> **TASK TO CARRY OUT**:
A faithful copy is needed of the lines below from the one with "Współczesne ładowarki kołowe Cat wyposażone w" up to and including the one with "целостность товара и"; set it down with no pictures and no other lines.

[Stored data entries]
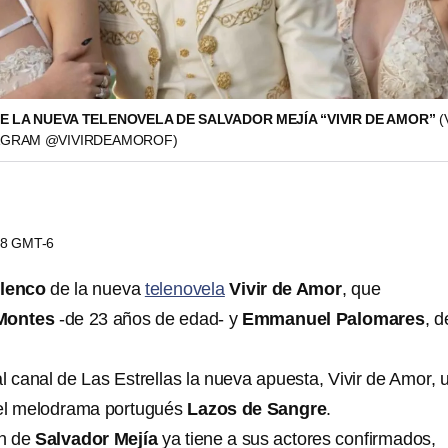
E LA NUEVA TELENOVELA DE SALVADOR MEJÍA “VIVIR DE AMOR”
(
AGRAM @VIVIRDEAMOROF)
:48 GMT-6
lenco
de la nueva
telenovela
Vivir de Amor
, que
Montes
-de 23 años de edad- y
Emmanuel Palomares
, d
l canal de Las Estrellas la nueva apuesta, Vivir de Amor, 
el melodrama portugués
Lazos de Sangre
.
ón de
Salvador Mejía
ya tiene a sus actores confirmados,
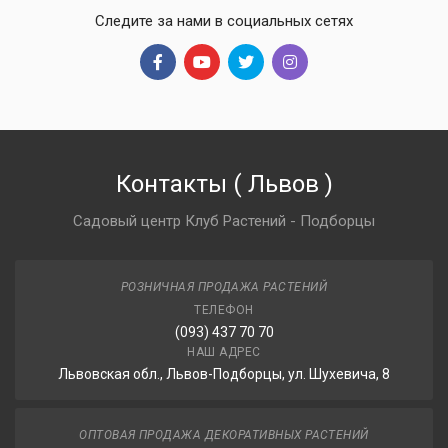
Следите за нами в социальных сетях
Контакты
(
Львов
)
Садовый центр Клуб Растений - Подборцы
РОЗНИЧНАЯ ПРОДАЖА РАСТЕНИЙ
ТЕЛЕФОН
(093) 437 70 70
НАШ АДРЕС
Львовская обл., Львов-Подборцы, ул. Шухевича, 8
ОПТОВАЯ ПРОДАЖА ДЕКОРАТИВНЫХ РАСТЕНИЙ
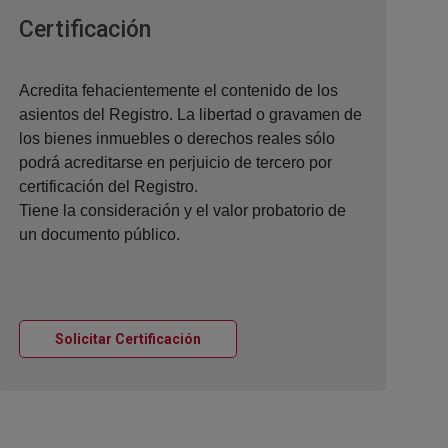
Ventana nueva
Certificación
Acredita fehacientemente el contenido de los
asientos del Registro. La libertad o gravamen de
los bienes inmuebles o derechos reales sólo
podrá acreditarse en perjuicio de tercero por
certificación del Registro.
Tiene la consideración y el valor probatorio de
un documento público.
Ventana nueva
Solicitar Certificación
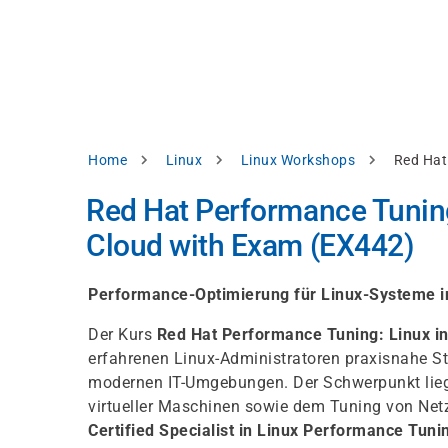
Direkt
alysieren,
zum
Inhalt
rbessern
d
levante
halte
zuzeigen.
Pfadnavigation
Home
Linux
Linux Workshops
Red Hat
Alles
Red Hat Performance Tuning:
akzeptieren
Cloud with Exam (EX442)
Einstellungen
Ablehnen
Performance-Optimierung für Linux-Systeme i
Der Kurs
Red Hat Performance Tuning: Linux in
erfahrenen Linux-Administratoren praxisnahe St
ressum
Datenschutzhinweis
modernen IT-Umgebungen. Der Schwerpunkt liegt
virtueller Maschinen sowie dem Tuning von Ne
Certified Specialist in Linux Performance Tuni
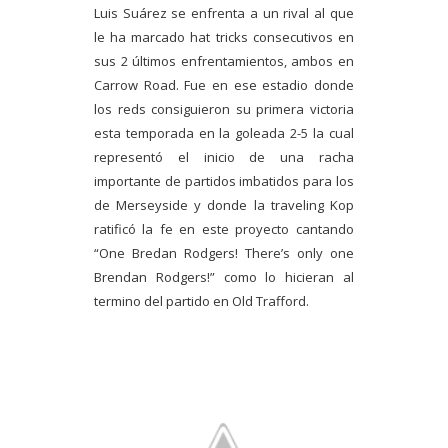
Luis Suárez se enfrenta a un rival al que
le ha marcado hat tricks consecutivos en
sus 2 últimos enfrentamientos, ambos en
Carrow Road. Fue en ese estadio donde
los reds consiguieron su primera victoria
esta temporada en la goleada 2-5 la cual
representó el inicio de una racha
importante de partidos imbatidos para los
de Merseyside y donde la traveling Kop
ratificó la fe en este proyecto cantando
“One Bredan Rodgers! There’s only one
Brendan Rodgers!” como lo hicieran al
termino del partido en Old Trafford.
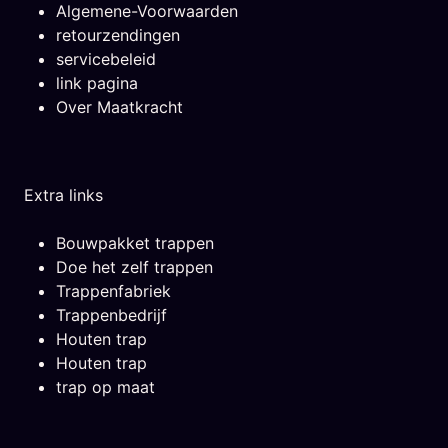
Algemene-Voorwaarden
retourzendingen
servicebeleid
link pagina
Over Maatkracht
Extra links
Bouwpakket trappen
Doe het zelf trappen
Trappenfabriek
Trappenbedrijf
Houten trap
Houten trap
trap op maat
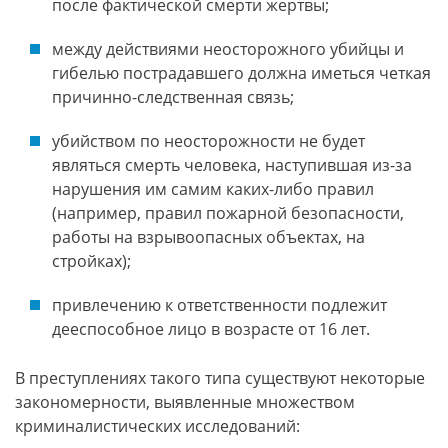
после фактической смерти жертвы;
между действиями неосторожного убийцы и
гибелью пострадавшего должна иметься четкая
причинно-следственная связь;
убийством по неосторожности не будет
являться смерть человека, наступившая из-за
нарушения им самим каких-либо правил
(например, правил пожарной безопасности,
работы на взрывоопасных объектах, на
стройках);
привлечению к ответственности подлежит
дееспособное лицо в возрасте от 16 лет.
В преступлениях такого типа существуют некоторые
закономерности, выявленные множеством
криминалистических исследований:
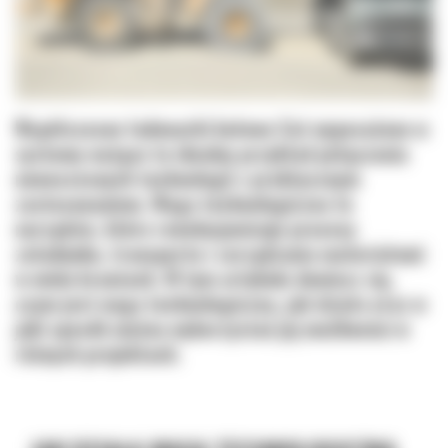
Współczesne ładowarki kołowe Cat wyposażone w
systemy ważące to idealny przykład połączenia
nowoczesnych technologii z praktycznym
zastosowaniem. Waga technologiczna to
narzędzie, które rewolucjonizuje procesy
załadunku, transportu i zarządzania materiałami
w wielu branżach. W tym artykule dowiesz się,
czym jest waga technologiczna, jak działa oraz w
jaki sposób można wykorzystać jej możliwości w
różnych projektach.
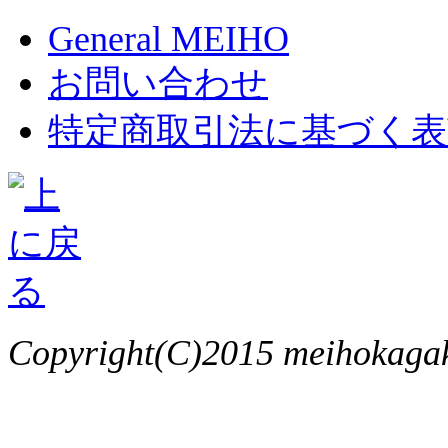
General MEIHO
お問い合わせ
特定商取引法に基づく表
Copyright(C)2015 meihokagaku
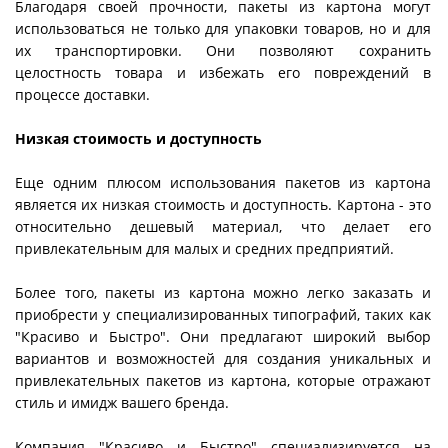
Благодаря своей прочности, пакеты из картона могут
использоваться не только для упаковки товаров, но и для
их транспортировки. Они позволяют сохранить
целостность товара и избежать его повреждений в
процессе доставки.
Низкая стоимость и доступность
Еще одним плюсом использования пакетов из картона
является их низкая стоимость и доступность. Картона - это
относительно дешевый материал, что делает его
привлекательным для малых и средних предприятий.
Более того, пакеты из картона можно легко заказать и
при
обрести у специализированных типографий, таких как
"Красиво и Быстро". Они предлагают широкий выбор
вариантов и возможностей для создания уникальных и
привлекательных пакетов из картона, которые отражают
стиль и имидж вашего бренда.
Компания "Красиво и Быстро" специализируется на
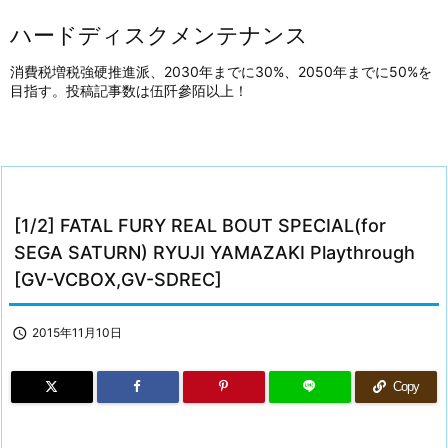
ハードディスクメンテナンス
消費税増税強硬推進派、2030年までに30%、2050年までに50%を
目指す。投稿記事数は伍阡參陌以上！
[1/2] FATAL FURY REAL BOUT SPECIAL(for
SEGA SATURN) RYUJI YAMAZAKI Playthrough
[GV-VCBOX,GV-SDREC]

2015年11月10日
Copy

> **RESPONSE TO THIS EXERCISE**:
Współczesne ładowarki kołowe Cat wyposażone w
systemy ważące to idealny przykład połączenia
nowoczesnych technologii z praktycznym
zastosowaniem. Waga technologiczna to
narzędzie, które rewolucjonizuje procesy
załadunku, transportu i zarządzania materiałami
w wielu branżach. W tym artykule dowiesz się,
czym jest waga technologiczna, jak działa oraz w
jaki sposób można wykorzystać jej możliwości w
różnych projektach.
General MEIHO
お問い合わせ
特定商取引法に基づく表
Copyright(C)2015 meihokagaku
Благодаря своей прочности, пакеты из картона могут
использоваться не только для упаковки товаров, но и для
их транспортировки. Они позволяют сохранить
целостность товара и избежать его повреждений в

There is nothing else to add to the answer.